P. Y, sin embargo, cuando acaba, uno se siente incompleto. Lo dice usted en uno de los poemas.

R. Eso es universal. No puedo evitar ser en esto neoplatónico y pensar, como Novalis, que buscamos lo incondicionado y no hallamos sino objetos. Idea que, a su vez, nos recuerda a san Agustín y sus Confesiones: «Nos hiciste para ti, Señor, y mi corazón estará inquieto hasta que descanse en ti». Pensamos que con esto que nos vamos a comprar en Amazon, o con esta relación, o con esta experiencia, o con esta nueva afición que he descubierto, o con la enésima vez que me apunto al gimnasio, ya por fin voy a ser feliz. ¡No es así!

P. ¿Cómo hilvanamos esto con la poesía?

R. Mucha de la buena poesía se dedica a transitar el hueco ése. Se dedica a describir el hueco, la ausencia, que en el fondo es, como decía Steiner, una «nostalgia de absoluto».

P. Hace palpable el vacío.

R. Sí. Y en el amor erótico ―nos lo enseña Lewis en Los cuatro amores― ocurre: los amores se convierten en demonios cuando pretenden ser dioses. El amor erótico te habla con la voz de lo absoluto cuando, en verdad, nunca te puede dar lo absoluto, nunca puede colmar el corazón humano por completo. En eso se diferencia de los otros amores ―el de amistad, por ejemplo―, que no le hablan a uno en esos términos mesiánicos, que no le prometen a uno el absoluto, la plenitud, ni nada de eso.
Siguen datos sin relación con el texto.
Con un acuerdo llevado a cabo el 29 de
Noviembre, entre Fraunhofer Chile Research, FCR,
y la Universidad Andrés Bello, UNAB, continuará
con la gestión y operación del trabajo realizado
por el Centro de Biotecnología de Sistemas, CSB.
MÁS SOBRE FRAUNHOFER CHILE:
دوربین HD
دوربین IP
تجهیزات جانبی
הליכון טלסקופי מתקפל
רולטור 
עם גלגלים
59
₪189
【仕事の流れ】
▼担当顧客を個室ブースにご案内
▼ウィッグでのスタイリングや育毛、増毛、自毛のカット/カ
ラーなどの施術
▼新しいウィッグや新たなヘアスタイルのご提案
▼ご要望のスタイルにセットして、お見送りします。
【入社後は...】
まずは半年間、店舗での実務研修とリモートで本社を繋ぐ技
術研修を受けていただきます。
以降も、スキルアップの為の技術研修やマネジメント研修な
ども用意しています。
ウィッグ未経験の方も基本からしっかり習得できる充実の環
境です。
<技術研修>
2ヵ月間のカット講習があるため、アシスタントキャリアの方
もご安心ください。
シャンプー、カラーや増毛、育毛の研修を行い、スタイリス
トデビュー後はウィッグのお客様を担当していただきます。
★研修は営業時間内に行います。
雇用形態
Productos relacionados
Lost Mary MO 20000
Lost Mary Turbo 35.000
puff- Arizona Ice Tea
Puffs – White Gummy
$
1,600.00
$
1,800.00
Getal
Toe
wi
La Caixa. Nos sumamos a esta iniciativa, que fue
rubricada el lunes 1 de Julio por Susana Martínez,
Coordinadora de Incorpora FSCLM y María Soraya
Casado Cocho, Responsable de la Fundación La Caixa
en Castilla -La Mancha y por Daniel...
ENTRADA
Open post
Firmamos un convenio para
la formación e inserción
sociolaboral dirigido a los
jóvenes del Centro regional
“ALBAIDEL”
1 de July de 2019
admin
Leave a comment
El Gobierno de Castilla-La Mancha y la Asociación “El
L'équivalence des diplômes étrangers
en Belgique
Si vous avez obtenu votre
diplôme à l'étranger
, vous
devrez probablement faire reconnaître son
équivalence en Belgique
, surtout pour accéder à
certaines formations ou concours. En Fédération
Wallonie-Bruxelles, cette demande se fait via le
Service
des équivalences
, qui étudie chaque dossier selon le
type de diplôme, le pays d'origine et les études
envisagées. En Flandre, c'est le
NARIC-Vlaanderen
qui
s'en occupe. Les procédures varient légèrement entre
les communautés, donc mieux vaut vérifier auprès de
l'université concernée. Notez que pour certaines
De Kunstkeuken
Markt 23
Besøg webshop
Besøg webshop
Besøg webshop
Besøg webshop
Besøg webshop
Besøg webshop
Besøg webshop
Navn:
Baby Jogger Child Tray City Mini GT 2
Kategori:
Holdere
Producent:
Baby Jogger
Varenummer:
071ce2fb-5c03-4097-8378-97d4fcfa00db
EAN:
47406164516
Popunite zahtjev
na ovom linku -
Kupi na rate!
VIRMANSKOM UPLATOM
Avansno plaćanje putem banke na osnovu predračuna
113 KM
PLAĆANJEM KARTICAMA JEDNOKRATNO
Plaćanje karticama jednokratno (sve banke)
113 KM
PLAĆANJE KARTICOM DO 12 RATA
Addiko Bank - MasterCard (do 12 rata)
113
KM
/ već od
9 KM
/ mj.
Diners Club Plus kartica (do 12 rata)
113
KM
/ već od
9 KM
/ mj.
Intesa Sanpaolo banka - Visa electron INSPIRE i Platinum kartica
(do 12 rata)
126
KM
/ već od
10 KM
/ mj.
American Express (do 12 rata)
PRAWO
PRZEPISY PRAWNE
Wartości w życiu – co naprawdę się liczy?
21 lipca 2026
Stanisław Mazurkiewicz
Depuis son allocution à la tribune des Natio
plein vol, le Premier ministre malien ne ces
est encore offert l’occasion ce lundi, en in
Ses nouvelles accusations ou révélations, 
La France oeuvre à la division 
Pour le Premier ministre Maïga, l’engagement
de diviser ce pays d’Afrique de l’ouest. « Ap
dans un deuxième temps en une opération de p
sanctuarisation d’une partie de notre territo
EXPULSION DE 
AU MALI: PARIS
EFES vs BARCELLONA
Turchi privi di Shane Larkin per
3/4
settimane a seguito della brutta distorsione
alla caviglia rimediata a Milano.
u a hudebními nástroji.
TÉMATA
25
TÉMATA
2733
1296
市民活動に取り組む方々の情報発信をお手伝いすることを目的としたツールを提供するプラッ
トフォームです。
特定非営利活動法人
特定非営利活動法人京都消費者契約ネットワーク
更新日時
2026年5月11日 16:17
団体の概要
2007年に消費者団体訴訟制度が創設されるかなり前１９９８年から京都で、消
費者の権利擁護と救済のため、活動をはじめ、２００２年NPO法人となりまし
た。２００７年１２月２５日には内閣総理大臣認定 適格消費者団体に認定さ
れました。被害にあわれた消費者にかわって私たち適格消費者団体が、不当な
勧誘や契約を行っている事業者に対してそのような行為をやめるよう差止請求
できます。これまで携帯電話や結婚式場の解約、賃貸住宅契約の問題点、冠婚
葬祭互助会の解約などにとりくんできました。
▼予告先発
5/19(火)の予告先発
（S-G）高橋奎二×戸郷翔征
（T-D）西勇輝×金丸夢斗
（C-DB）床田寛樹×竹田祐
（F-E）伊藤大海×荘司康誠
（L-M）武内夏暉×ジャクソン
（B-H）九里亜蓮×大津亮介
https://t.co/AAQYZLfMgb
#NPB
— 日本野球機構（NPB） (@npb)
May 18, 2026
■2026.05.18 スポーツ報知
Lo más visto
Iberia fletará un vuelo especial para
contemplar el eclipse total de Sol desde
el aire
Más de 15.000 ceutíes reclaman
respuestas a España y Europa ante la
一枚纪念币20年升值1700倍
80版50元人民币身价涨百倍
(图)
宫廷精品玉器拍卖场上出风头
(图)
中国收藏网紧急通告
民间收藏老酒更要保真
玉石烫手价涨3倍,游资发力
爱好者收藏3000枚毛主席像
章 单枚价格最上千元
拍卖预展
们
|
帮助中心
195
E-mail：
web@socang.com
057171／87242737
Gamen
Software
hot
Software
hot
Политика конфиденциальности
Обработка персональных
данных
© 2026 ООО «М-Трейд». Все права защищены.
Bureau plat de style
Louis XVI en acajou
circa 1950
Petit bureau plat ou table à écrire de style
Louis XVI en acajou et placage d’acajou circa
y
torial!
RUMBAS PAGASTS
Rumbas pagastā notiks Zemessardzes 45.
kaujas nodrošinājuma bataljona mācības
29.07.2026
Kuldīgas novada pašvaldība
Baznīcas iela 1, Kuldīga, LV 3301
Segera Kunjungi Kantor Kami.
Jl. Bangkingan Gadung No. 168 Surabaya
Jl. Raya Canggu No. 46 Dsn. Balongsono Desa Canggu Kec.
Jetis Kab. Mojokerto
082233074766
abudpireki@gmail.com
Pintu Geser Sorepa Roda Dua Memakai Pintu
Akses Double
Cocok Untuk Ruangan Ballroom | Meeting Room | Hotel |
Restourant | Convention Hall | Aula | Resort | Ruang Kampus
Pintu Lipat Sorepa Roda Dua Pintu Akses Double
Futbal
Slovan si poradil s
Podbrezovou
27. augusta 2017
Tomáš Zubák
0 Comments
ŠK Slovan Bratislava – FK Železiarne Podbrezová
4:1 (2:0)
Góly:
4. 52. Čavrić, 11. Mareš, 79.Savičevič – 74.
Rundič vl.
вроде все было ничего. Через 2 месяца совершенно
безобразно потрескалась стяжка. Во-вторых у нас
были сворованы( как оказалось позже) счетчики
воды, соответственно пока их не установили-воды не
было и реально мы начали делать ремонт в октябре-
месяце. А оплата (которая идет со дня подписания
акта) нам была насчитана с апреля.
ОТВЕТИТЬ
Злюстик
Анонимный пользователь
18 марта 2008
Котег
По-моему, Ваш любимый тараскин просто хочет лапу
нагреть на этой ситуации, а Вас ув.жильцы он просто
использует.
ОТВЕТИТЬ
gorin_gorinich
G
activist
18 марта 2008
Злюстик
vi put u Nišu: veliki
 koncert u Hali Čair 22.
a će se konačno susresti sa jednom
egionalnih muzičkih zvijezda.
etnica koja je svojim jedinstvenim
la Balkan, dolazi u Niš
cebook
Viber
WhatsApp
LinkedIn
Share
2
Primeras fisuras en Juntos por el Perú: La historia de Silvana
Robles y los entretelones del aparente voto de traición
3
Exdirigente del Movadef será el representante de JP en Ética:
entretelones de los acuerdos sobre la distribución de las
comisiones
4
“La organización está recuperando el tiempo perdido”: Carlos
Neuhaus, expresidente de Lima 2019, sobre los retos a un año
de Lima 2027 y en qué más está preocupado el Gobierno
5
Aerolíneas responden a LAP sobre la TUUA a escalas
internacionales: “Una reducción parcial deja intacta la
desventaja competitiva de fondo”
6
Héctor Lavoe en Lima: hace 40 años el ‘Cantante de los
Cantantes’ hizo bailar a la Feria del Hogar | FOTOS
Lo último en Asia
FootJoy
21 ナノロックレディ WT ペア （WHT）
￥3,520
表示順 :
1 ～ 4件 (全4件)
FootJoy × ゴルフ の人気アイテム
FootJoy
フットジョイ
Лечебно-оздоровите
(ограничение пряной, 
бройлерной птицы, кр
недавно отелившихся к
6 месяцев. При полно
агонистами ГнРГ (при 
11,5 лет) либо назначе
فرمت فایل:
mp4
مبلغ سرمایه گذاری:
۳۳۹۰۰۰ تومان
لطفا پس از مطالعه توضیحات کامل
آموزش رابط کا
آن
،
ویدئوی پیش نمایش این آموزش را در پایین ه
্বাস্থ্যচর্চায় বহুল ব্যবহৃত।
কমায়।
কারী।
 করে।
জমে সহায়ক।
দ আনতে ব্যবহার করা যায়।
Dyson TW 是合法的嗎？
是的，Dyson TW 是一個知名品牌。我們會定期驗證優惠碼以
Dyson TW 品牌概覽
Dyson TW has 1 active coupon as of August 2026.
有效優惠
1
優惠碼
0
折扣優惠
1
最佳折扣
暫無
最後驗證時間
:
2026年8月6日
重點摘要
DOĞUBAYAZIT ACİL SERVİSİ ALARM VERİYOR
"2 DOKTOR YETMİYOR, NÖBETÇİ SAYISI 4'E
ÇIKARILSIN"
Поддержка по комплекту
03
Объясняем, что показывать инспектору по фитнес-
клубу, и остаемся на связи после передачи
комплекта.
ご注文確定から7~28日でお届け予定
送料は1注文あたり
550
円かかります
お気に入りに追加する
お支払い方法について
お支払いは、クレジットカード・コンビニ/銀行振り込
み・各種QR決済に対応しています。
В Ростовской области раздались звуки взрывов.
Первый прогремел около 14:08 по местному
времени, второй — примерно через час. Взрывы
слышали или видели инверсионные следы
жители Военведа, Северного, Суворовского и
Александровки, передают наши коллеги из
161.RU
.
P. Quizá sea porque no hay amor más cercano al absoluto que el erótico.

R. Bueno, no en vano, la imagen que utilizan las Escrituras y el Magisterio para ilustrar la relación entre Cristo y su Iglesia es el amor entre los esposos. Hoy día nadie admite esa imagen, claro, porque es asimétrica: la Esposa, que es imperfecta, se perfecciona por el amor del Esposo.

P. De algún modo muestras el vacío también cuando escribes: «recuerda hombre que eres polvo / que un día estás comiendo y otro ayunas / que un día arde el amor como una hoguera / en un bosque de junio perfumado / y otro día masticas la ceniza / de un paisaje lunar / de una cocina a oscuras / todo esto me digo mientras como / en el tazón de marras / en el puto tazón que te dejaste / y no tengo valor para tirar».

R. Es un memento mori. Otra forma de decir «recuerda, hombre, que eres polvo y que en polvo te convertirás».

P. Y un recordatorio de que la felicidad se desvanece, también.

R. Exacto. Hombre, esto es muy típico de quien está en duelo. No hay que ser tan cenizo para todo en la vida. Pero es verdad que hay más potencia poética en la pérdida que en la posesión. Es curioso, pero es así. Recordamos muy pocos poemas celebrativos; muchos, en cambio, elegíacos. El que está jodido no quiere que otro le diga «mire qué contento estoy»; quiere sentirse identificado y que alguien exprese bien su duelo. Los poetas, en realidad, somos un servicio público.

P. Pero Orden de alejamiento termina con un poema celebrativo.

R. Más que celebrativo, es un «responda el cielo y no yo», un «que Dios nos ampare». Le pido a Dios que se apiade de nosotros porque esto de los amores es un follón. Le pido que los bendiga todos: los buenos, los malos, los regulares, los tóxicos, los no tóxicos, todos… En ese poema me acojo a lo único que nos puede salvar.